Estaban muy lejos de lo que a él le habían enseñado en su juventud; que el sexo debía estar bajo la voluntad y mantenerse dentro del matrimonio con alguna excepción por supuesto, como era su caso con Delfina. Llevaban acostándose juntos las noches de los jueves de los últimos años. Pero lo suyo era distinto. Delfina lo hacía por conseguir algo de dinero para ayudarse en la casa y él porque era un hombre y los hombres tienen sus necesidades. Además, le dejaba hacerlo, pero ella no disfrutaba. Todo lo contrario que aquella quinceañera que tenía cara de golfa y no dejaba de reírse y de disfrutar cuando él, abrazándola, apretaba el cuerpo entre sus piernas.

Miró el reloj. Tenía que estar en la iglesia para la misa de dos, como todos los domingos, pero aún le quedaba tiempo. Aprovechó cuando pasaba delante de él una señora con un perro y bajó un poco el periódico; lo justo para poder ver bien el banco donde estaban sentados. En ese momento ella se desabrochó la blusa, y cogiéndole la mano se la metió en el pecho. Qué sinvergüenza; no sólo se dejaba, sino que además era ella la que le provocaba.

Le recordaba a la hija de Delfina. No tenían todavía cuerpo de mujeres, pero ya hacían nacer el deseo. Él lo sabía muy bien. Le pasó aquel día en el que la hija de Delfina atravesó el pasillo medio desnuda, y al verle, salió corriendo hacia su dormitorio. Esa noche, y otras muchas noches mientras acariciaba a Delfina se imaginaba que tenía entre sus manos el cuerpo desnudo de su hija.

Ahora, allí, en aquel banco, se alternaban en su cabeza el sonido de los jadeos de Delfina, la imagen del cuerpo medio desnudo de su hija y las risas de aquella descarada, cuando vio que, mirándole, le señalaban y decían algo de él. Ella se puso de pie, se arregló el pelo, cogió un cigarrillo y se dirigió hacia su banco.

Levantó el periódico para ocultarse de su vista. Hizo como que leía sin dejar de observarla hasta que su voz y su cara aparecieron a la vez por encima del periódico.

—¿Tiene fuego? —le preguntó.

Lo dijo entreabriendo los labios y llevándose el cigarrillo a la boca con un gesto que indicaba que le daba igual que llevara un rato viendo cómo el chico le había estado metiendo mano.
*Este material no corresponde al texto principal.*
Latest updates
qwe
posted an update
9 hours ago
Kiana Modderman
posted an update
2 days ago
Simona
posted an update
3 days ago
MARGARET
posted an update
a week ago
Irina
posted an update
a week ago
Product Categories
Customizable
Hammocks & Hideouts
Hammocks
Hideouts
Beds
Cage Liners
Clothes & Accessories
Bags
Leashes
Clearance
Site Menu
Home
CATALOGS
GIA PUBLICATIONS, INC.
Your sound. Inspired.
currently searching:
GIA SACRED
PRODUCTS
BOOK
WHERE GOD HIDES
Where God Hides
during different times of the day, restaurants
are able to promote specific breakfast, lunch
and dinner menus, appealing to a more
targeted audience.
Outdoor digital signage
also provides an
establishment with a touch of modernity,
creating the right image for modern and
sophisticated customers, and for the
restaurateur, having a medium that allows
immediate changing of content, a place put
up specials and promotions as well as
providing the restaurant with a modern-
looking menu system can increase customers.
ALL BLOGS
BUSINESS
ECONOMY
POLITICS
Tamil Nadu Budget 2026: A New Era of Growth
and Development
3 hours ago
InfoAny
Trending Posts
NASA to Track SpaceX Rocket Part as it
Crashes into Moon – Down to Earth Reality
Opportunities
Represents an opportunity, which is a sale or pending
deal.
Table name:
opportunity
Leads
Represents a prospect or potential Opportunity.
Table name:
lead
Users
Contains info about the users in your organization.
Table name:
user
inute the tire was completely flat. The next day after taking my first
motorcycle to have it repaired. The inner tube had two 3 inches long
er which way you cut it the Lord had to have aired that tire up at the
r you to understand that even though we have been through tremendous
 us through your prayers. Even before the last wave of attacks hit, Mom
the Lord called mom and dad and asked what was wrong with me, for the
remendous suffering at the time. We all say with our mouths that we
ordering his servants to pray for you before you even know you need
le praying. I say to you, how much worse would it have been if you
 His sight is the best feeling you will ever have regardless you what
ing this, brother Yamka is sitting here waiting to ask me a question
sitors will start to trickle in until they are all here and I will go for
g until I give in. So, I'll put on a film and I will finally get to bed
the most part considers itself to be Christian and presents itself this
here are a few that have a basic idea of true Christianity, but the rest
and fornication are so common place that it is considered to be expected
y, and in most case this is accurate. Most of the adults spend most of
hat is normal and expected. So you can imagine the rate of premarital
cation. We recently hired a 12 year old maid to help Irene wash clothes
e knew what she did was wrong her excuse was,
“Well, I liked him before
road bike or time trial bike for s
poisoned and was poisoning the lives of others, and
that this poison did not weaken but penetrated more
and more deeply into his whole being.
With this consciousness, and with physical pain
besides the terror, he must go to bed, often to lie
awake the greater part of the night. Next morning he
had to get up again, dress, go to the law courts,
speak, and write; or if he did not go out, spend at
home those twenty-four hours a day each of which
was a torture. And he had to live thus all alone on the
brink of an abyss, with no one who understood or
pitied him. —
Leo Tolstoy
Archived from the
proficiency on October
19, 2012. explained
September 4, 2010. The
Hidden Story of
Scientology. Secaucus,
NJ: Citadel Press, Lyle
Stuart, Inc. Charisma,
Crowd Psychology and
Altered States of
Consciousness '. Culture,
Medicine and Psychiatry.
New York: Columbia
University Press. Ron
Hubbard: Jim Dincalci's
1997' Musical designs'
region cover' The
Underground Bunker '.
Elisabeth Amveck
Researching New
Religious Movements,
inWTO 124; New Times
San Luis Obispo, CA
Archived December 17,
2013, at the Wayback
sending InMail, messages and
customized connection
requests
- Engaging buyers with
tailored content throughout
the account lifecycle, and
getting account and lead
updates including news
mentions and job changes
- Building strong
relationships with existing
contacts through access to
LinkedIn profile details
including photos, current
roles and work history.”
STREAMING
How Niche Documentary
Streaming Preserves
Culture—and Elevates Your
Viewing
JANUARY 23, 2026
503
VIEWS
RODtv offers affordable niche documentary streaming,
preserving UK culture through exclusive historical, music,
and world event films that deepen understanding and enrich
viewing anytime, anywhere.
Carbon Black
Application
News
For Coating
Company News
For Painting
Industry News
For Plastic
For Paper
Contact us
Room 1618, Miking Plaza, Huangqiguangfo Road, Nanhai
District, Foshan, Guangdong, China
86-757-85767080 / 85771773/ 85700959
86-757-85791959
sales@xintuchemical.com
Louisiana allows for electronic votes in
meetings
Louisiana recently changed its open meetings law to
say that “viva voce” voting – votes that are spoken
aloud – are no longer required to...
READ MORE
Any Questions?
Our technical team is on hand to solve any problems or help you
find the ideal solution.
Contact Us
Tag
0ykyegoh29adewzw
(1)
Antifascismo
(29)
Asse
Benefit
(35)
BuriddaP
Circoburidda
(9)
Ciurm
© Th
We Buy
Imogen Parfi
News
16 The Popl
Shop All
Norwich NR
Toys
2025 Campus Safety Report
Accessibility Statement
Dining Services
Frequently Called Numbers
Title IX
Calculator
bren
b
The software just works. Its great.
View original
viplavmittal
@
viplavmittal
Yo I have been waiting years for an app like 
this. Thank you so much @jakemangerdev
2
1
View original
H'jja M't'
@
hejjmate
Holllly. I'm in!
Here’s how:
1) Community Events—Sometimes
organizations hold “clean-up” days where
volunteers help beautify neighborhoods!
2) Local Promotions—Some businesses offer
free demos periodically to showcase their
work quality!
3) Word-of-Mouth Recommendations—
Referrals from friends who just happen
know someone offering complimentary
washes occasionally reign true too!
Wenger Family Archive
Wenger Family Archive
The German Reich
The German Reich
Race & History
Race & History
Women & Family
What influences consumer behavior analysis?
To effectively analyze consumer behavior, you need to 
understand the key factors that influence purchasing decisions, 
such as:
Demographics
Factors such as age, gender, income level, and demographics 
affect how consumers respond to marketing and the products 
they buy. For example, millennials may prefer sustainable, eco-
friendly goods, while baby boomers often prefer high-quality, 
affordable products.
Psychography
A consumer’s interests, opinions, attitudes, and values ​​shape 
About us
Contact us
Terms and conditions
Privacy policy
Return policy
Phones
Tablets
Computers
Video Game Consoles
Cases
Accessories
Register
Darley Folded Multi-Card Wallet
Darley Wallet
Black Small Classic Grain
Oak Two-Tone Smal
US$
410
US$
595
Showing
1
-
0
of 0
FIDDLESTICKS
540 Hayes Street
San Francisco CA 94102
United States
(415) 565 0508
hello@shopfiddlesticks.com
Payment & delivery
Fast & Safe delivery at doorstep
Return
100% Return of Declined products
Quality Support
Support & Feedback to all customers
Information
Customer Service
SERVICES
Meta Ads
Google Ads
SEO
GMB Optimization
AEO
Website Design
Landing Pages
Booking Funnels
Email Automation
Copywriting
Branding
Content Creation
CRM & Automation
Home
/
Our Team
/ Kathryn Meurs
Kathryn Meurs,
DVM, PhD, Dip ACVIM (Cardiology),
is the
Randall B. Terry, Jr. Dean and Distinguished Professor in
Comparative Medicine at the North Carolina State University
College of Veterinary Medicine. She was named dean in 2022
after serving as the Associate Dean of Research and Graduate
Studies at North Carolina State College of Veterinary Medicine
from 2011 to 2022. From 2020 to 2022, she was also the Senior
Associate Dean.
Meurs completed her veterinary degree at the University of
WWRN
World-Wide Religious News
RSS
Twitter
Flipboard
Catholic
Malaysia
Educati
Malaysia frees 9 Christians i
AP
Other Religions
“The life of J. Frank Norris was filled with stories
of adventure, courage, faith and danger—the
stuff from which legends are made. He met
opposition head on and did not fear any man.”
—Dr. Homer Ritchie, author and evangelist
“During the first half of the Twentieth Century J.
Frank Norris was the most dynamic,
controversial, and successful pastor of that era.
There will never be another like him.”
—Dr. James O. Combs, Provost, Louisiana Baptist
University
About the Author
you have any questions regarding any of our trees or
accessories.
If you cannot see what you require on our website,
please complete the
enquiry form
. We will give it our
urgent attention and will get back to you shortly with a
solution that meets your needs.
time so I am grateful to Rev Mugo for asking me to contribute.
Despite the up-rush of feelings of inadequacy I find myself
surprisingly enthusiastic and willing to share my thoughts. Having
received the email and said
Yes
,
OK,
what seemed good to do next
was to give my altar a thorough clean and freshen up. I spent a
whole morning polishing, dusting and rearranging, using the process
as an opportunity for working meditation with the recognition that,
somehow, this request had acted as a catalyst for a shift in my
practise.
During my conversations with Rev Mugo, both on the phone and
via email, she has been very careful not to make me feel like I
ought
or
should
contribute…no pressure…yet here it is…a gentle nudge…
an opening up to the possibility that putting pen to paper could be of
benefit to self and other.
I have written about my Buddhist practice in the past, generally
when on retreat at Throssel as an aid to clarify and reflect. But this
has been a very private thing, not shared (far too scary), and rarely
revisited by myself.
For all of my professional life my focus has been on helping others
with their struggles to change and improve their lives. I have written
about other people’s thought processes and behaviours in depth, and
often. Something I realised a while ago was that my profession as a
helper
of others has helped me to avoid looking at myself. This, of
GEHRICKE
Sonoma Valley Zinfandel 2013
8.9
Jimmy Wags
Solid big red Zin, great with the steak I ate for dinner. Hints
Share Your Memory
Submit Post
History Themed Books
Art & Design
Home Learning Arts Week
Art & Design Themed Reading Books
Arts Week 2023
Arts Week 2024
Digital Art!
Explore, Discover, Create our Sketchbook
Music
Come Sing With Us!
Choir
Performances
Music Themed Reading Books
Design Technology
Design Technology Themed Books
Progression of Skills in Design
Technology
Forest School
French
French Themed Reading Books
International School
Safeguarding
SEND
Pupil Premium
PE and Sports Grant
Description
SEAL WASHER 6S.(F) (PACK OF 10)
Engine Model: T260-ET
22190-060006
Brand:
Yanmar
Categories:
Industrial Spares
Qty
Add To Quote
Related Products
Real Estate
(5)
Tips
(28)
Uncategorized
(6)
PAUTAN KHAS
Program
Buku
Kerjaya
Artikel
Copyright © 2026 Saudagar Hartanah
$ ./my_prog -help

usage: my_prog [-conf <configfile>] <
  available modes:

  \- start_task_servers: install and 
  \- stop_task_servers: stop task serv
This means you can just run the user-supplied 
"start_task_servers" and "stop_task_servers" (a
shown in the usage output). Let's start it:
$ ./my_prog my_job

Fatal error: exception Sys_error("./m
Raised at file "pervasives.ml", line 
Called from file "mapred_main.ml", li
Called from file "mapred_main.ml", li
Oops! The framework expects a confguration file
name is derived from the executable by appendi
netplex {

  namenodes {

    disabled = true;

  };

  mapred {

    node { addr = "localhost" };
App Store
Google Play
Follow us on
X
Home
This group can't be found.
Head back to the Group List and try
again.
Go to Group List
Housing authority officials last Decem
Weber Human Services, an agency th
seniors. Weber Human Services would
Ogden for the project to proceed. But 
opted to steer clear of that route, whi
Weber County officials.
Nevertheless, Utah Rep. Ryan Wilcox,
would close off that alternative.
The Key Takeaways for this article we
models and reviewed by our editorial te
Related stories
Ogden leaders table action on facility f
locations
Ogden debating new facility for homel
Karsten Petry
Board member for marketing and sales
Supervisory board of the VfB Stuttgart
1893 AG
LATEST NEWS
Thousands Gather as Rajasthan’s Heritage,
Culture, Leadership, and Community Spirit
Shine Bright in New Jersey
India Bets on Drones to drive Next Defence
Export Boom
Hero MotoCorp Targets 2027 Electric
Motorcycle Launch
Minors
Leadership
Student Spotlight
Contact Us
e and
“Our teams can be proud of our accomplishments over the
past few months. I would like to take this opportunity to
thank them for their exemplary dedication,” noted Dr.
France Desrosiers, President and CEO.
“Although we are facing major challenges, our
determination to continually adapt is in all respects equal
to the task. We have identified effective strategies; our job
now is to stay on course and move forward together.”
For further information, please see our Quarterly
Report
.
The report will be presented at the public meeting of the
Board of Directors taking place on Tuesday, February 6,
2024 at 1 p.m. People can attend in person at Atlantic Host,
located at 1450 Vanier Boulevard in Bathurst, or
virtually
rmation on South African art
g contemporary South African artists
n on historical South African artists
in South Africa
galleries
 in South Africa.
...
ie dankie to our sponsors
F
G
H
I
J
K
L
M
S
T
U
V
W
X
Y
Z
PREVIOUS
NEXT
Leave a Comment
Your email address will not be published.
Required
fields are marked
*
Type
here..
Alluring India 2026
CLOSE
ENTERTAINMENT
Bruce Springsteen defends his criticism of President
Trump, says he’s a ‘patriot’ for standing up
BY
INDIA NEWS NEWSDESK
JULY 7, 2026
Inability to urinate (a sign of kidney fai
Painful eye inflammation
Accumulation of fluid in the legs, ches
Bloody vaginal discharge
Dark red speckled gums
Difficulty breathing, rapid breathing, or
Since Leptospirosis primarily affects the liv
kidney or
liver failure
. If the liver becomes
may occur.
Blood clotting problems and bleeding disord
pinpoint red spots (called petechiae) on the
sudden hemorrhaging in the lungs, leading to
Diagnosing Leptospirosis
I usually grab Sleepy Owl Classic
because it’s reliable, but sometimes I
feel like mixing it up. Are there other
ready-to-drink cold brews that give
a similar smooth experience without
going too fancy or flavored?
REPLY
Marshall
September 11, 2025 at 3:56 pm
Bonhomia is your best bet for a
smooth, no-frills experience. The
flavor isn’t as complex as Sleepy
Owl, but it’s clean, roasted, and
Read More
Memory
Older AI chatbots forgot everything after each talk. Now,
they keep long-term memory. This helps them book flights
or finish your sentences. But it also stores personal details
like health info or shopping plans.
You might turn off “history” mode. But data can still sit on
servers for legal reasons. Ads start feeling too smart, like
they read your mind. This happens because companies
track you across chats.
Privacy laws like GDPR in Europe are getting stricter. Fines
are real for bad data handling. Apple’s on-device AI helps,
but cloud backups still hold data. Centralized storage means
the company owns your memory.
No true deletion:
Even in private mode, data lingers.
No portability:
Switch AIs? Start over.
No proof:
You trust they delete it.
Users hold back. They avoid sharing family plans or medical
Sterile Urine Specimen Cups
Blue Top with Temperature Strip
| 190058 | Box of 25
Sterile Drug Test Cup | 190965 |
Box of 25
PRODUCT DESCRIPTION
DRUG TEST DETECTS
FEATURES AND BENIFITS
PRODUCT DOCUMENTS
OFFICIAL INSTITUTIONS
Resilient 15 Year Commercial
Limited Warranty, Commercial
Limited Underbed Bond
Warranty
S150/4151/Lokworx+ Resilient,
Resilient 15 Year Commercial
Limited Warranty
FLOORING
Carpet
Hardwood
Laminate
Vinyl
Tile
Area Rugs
La miró por encima de las gafas, cambió de postura para evitar que se diera cuenta que le había excitado y notando la cajetilla de tabaco y el mechero en su bolsillo contestó:

—No, no fumo.

Después, cuando ella se alejó dobló el periódico, se levantó, fijó la mirada unos instantes en el cielo quejándose de la moral de las jóvenes y metiendo las manos en los bolsillos de la sotana se fue por el paseo que llevaba a la salida del parque.